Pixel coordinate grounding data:
□ □ □ □

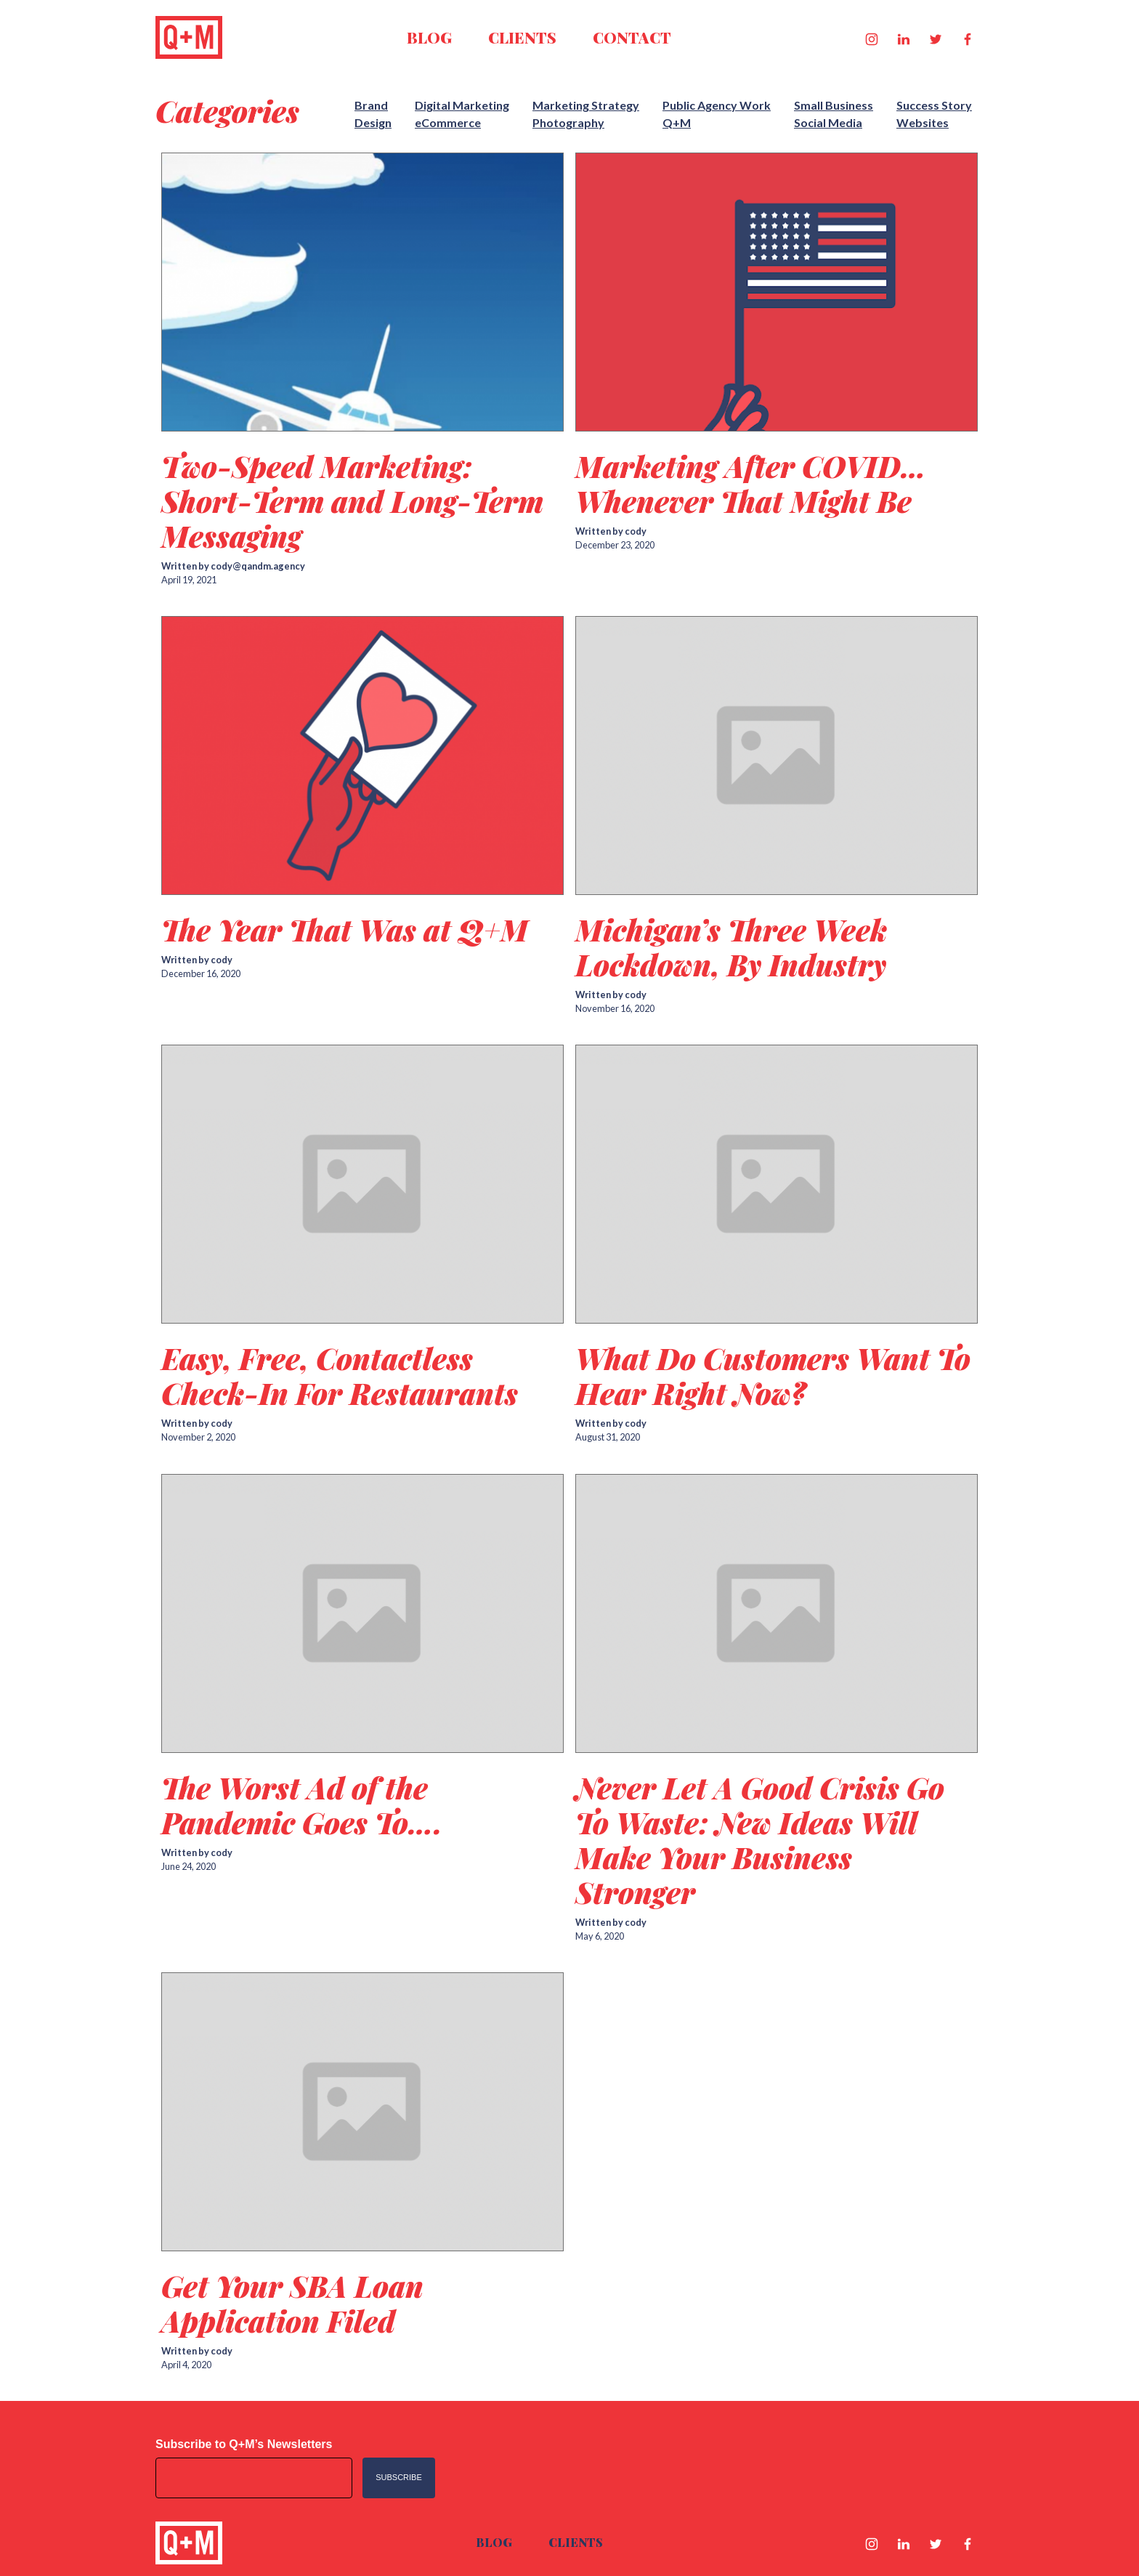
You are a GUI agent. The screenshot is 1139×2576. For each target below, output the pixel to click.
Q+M (676, 122)
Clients (522, 37)
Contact (632, 37)
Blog (429, 37)
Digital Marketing (462, 105)
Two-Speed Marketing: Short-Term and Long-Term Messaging (352, 501)
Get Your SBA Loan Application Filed (292, 2303)
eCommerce (448, 122)
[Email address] (253, 2478)
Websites (922, 122)
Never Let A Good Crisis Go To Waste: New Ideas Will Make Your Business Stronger (759, 1839)
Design (373, 122)
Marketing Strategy (585, 105)
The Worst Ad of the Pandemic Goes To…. (301, 1805)
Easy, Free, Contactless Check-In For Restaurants (339, 1375)
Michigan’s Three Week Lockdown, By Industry (731, 947)
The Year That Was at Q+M (344, 929)
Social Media (828, 122)
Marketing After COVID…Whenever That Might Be (750, 483)
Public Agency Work (716, 105)
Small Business (833, 105)
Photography (568, 122)
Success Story (934, 105)
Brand (371, 105)
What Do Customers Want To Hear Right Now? (772, 1375)
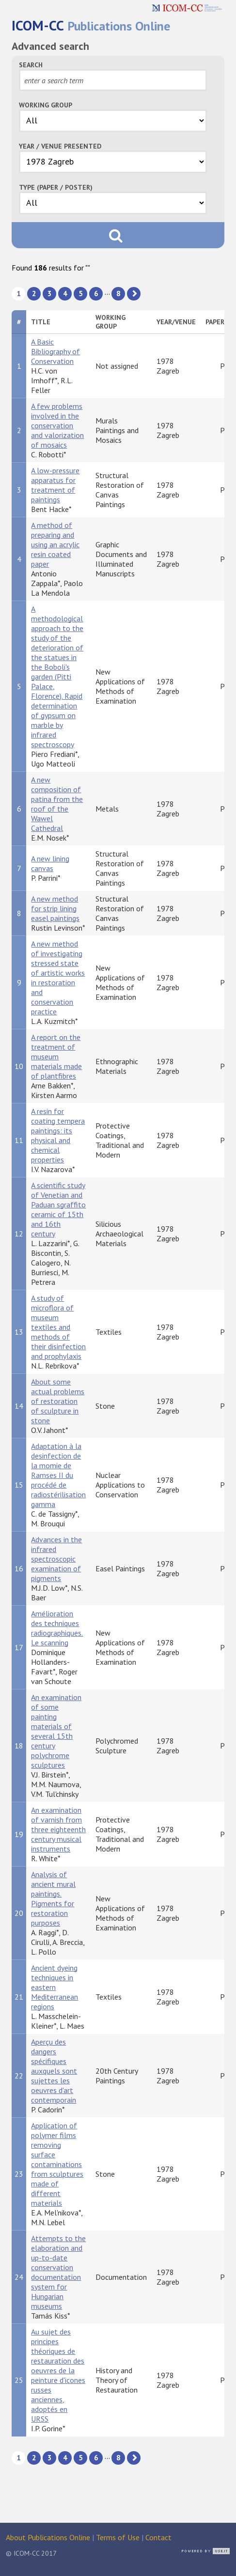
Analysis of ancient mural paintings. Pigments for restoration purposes (53, 1898)
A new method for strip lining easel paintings (55, 908)
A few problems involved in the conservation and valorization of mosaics (57, 425)
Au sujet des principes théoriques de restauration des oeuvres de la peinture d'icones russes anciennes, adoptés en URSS (58, 2375)
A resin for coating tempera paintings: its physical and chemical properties (58, 1135)
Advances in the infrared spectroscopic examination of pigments (56, 1559)
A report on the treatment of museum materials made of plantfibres (56, 1056)
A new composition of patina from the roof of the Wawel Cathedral (57, 804)
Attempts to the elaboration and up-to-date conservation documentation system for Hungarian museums (58, 2272)
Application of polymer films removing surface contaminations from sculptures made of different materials (57, 2164)
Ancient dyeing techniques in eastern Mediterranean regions (54, 1987)
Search (31, 64)
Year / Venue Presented (60, 146)
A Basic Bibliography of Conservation (55, 351)
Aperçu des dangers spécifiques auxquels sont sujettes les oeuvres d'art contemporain (54, 2071)
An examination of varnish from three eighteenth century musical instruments (58, 1829)
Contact (158, 2537)
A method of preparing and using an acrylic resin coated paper (55, 544)
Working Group (45, 105)
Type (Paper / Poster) (56, 187)
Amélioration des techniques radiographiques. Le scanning (57, 1628)
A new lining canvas (50, 863)
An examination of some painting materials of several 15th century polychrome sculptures (56, 1731)
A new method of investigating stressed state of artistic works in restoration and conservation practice (58, 977)
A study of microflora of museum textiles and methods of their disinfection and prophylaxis (58, 1327)
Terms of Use (118, 2537)
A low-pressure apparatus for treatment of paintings (55, 485)
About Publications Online (48, 2537)
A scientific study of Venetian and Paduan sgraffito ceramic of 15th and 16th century (58, 1209)
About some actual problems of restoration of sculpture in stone (57, 1401)
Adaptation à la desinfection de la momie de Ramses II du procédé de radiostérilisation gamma (58, 1475)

□ □ □ □

## Activity
Give back exactly the lines from the line containing "A report on" to the end of the entries, and no other lines.

## Response area
A report on the treatment of museum materials made of plantfibres (56, 1056)
A new composition of patina from the roof of the Wawel Cathedral (57, 804)
Attempts to the elaboration and up-to-date conservation documentation system for Hungarian museums (58, 2272)
Application of polymer films removing surface contaminations from sculptures made of different materials (57, 2164)
Ancient dyeing techniques in eastern Mediterranean regions (54, 1987)
Search (31, 64)
Year / Venue Presented (60, 146)
A Basic Bibliography of Conservation (55, 351)
Aperçu des dangers spécifiques auxquels sont sujettes les oeuvres d'art contemporain (54, 2071)
An examination of varnish from three eighteenth century musical instruments (58, 1829)
Contact (158, 2537)
A method of preparing and using an acrylic resin coated paper (55, 544)
Working Group (45, 105)
Type (Paper / Poster) (56, 187)
Amélioration des techniques radiographiques. Le scanning (57, 1628)
A new lining canvas (50, 863)
An examination of some painting materials of several 15th century polychrome sculptures (56, 1731)
A new method of investigating stressed state of artistic works in restoration and conservation practice (58, 977)
A study of microflora of museum textiles and methods of their disinfection and prophylaxis (58, 1327)
Terms of Use (118, 2537)
A low-pressure apparatus for treatment of paintings (55, 485)
About Publications Online (48, 2537)
A scientific study of Venetian and Paduan sgraffito ceramic of 15th and 16th century (58, 1209)
About some actual problems of restoration of sculpture in stone (57, 1401)
Adaptation à la desinfection de la momie de Ramses II du procédé de radiostérilisation gamma (58, 1475)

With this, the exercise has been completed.